Celebrated inventors like Edison and Bell deserve their lofty places in history, but justice demands that a similarly rarefied spot be reserved for one Charles F. Brannock, a man whose invention has had a tremendous impact on your life—you just don't realize it.
Charlie Brannock's life story is a testament to an admirable obsession with the simple, the linear, the straightforward, the unfettered. He was born and raised in Syracuse, went to college in Syracuse, worked his entire life in Syracuse, and died in Syracuse. He was a lifelong bachelor, married only to his invention, which was called, aptly enough, the Brannock Device, and manufactured, of course, by the Brannock Device Company. He followed his father into the shoe business and was still working there when he died.

But the true measure of Brannock's unswerving vision, and of his genius, remains the Brannock Device itself—that oddly beautiful gadget they use to measure your shoe size. You've put your foot in one, and so has everyone else. Literally everyone. Think about that. Brannock invented it in 1926, and it's barely been altered in the intervening 70 years. That's because there's been no need to alter it—the Brannock Device, an astoundingly perfect product, is among the finest examples of 20th-century industrial design, ideally and brilliantly suited for its intended task. This singularity of functional purpose defines not only the device, but also its inventor.

Brannock was born in 1903. When he was three years old, his father, Otic C. Brannock, hooked up with Ernest Park to form the Park-Brannock Shoe Co., a retail outlet in downtown Syracuse. The younger Brannock, who worked in his father's store, soon saw the need for an instrument that could measure the human foot. At the time, a glorified yardstick—a narrow wooden stick with calibration markings—was the state of the art. Realizing that this method measured foot length but not arch length or width—both crucial to a good fit—Brannock wanted something better.

He worked on a prototype while in college. His roommate used to complain about Brannock's propensity for jumping out of bed in the middle of the night to scribble down notes and drawings. But Brannock couldn't be worried about trivialities like lost sleep or late-night manners—he was too busy chasing Perfection.

In 1926 the chase ended—the Brannock Device was born. At first, Brannock's invention was used primarily in his father's store—it provided a tremendous competitive advantage over the other shops in town. Eventually, however, demand spread. During the 1940s, Brannock moved his Brannock Device Company out of the shoe store and into a small Syracuse machine shop (where it would remain until a few years after his death; it was then relocated to a neighboring town). Although the Brannock Device was ultimately adopted by shoe stores not only around the country but also the world, Brannock was largely unchanged by his invention's success, and continued to alternate his attentions between his manufacturing plant and the shoe store (which he took over after his father's death in 1962), until he closed the latter in 1981.

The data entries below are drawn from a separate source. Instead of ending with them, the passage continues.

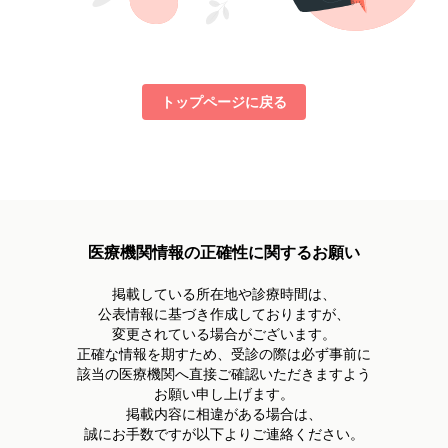
トップページに戻る
医療機関情報の正確性に関するお願い
掲載している所在地や診療時間は、
公表情報に基づき作成しておりますが、
変更されている場合がございます。
正確な情報を期すため、受診の際は必ず事前に
該当の医療機関へ直接ご確認いただきますよう
お願い申し上げます。
掲載内容に相違がある場合は、
誠にお手数ですが以下よりご連絡ください。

Charlie Brannock died in a hospital bed on November 22, 1992, at the age of 89. Though he was ill for about six months prior to his death, he maintained a daily presence at the office and was, by all accounts, friendly and happy to the end. Like Orson Welles, Brannock created his masterpiece while still in his twenties, but unlike Welles, he was untroubled by the obsession over what to do for an encore. Brannock understood that his device, a beautiful, perfect invention that has literally touched hundreds of millions of people, was more than enough for one lifetime.   </end>

PAUL LUKAS is the editor of Beer Frame: The Journal of Inconspicuous Consumption and a columnist for New York Magazine. His article Basement Tapes appeared in the premiere issue of STIM.

Editor's Note:
The weirdest part about doing this story was trying to find a Brannock device to take a picture of. We went to three or more shoe stores before we found one. Apparently, in New York, you are just supposed to know your shoe size. But Georgia would not be stopped!